Well I finally figured out what the spongy little nodules all over a rock near my anemone are. Some days they were orange, but mostly grey or silvery and then they disappeared only to appear again a few days later. Yesterday I actually watched the clown lay the eggs 

Guess I don't have to post a picture asking what the heck those things are anymore. This explains why the shy little clown nipped my hand which never happened before. It also explains why the clowns go after the sixline wrasse everytime they see it.

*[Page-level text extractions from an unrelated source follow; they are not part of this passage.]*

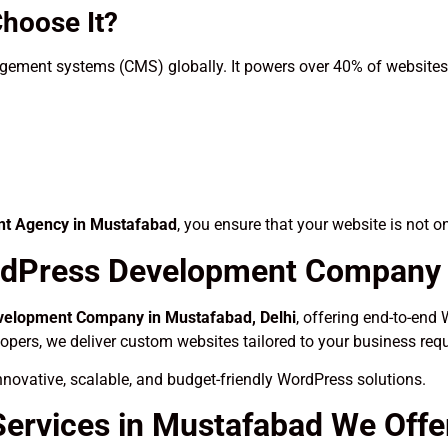
hoose It?
ement systems (CMS) globally. It powers over 40% of websites o
t Agency in Mustafabad
, you ensure that your website is not o
dPress Development Company i
elopment Company in Mustafabad, Delhi
, offering end-to-end 
lopers, we deliver custom websites tailored to your business req
novative, scalable, and budget-friendly WordPress solutions.
ervices in Mustafabad We Offe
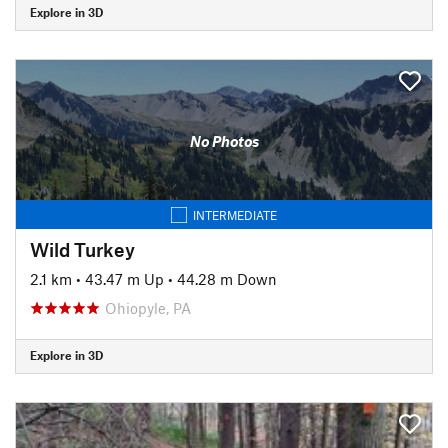
Explore in 3D
No Photos
INTERMEDIATE
Wild Turkey
2.1 km
•
43.47 m Up
•
44.28 m Down
Ohiopyle, PA
Explore in 3D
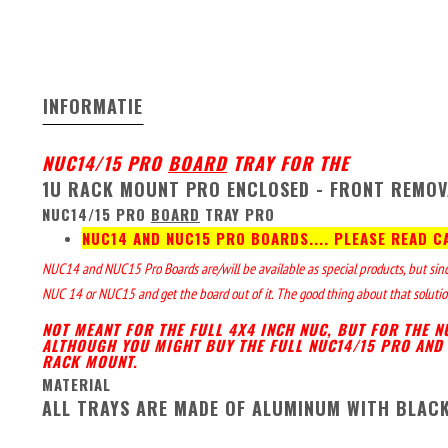
INFORMATIE
NUC14/15 PRO
BOARD
TRAY FOR THE
1U RACK MOUNT PRO ENCLOSED - FRONT REMOV
NUC14/15 PRO
BOARD
TRAY PRO
NUC14 AND NUC15 PRO BOARDS.... PLEASE READ C
NUC14 and NUC15 Pro Boards are/will be available as special products, but since 
NUC 14 or NUC15 and get the board out of it. The good thing about that solution
NOT MEANT FOR THE FULL 4X4 INCH NUC, BUT FOR THE 
ALTHOUGH YOU MIGHT BUY THE FULL NUC14/15 PRO AND 
RACK MOUNT.
MATERIAL
ALL TRAYS ARE MADE OF ALUMINUM WITH BLAC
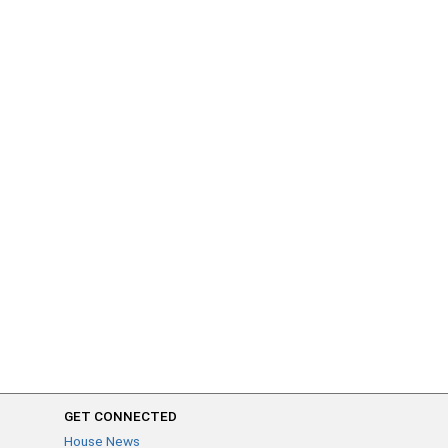
GET CONNECTED
House News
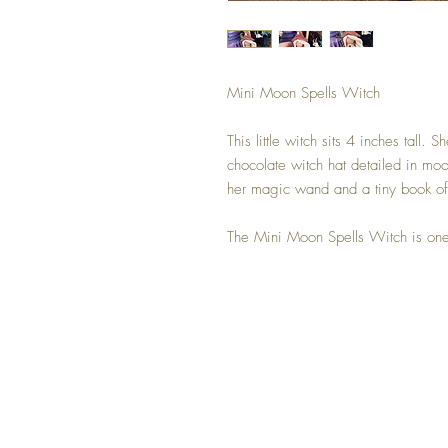
Mini Moon Spells Witch
This little witch sits 4 inches tall
chocolate witch hat detailed in moo
her magic wand and a tiny book of
The Mini Moon Spells Witch is one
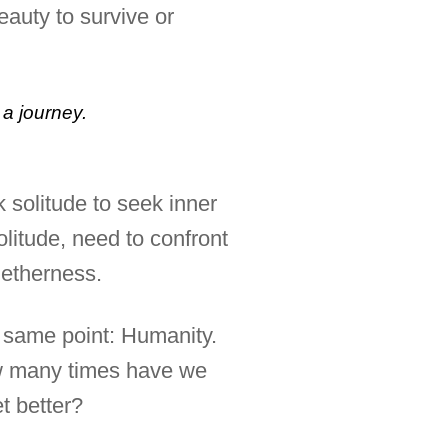
eauty to survive or
a journey.
 solitude to seek inner
olitude, need to confront
getherness.
he same point: Humanity.
How many times have we
t better?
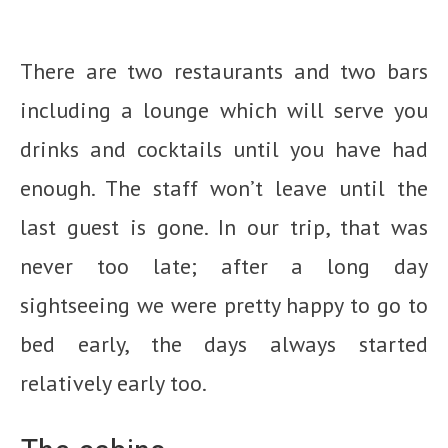
There are two restaurants and two bars
including a lounge which will serve you
drinks and cocktails until you have had
enough. The staff won’t leave until the
last guest is gone. In our trip, that was
never too late; after a long day
sightseeing we were pretty happy to go to
bed early, the days always started
relatively early too.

I expect everytime the eggs hatch the babies don't make it past a few hours. This must have happened at least 3 times by now and I never noticed any fry. Does anyone have any experience with this? If it is not too hard, I'd like to try saving the little buggers. I figure it is unlikely but I thought I'd ask.


----------



## altcharacter (Jan 10, 2011)

check out these videos on youtube about raising clowns from eggs past metamorphasis. It's a bit of work but if you keep up on it I think it could be fun


----------



## Dax (Sep 29, 2010)

Well it's a fair bit of work as expected. I was hoping to be able to do it all in the same tank with maybe a breeder net. Not too sure about growing rotifers and brine shrimp as live food. Seems difficult but haven't tried yet. Maybe in the future. I'll keep an eye out for the hatching and see what happens.


----------



## altcharacter (Jan 10, 2011)

Well good luck either way. You could always loan them out to someone to breed them if you were that interested in it....or they could just be food for the tank


----------



## caker_chris (Apr 22, 2010)

I tried raising the fry several times, and granted its harder for me because I work so much and don't have the time to constantly attend to the babies but it is hard and time consuming as well. I was able to make probably 10 or so survive for a week and then they would all die. Now the fry just feed the fish until I can have a better set up and then I will probably try again.

Congrats though, obviously your doing something right to get them to spawn.


----------



## Dax (Sep 29, 2010)

Well it sounds nice to hear I'm doing something right regarding the clowns breeding. 
Chris, thanks for the chaeto you gave me a few months back. I had in the tank up until a few of weeks ago but the nitrate level never really changed so I took it out. I've pretty much given up on getting it down because the anemone is doing great and the tank looks fine.

I was doing some research on breeding the clowns and the reason yours may died sounds like the metamorphosis stage was too hard on them. You may have come across this info but here's a simple read.
http://www.breedclownfish.com/clownfish-metamorphosis/


----------